Genetically engineered mouse models are used extensively as models of human development and developmental diseases. Conventional histological approaches are static and two-dimensional, and do not provide a full understanding of the dynamic, spatiotemporal changes in developing mouse embryos. Magnetic resonance imaging (MRI) offers a noninvasive and longitudinal approach for three-dimensional in utero imaging of normal and mutant mouse embryos. In this chapter, we describe MRI approaches that have been developed for imaging the living embryonic mouse brain and vasculature.
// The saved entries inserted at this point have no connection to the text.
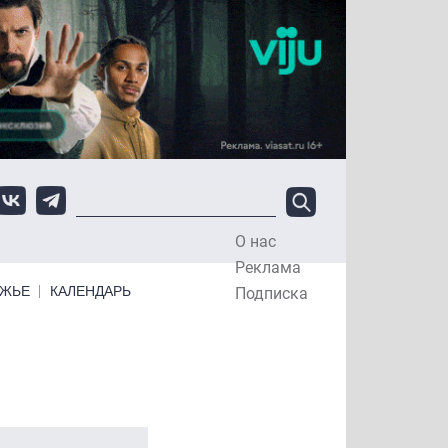
О нас
Top Menu
Реклама
ЕЖЬЕ
КАЛЕНДАРЬ
Подписка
Details are provided on the animal preparation and setup, MRI equipment, acquisition and reconstruction methods that have been found to be most useful for in utero MRI, including examples of applications to fetal mouse neuroimaging.

Key words

Diffusion MRI Diffusion weighted gradient and spin echo (DW-GRASE) Field of excitation (FOE) Fractional anisotropy (FA) High-field MRI Mn-enhanced MRI (MEMRI) Phased array coil Three-dimensional (3D) 

Notes

Acknowledgements

We thank all the people, current and past, in the Zhang, Wu and Turnbull labs who have contributed to developing the protocols described in this chapter. This research was supported, in part, by grants from the National Institutes of Health: R01NS038461 and R01HL078665 (DHT); R01NS070909 and R01HD974593 (JZ); R21NS098018 (DW).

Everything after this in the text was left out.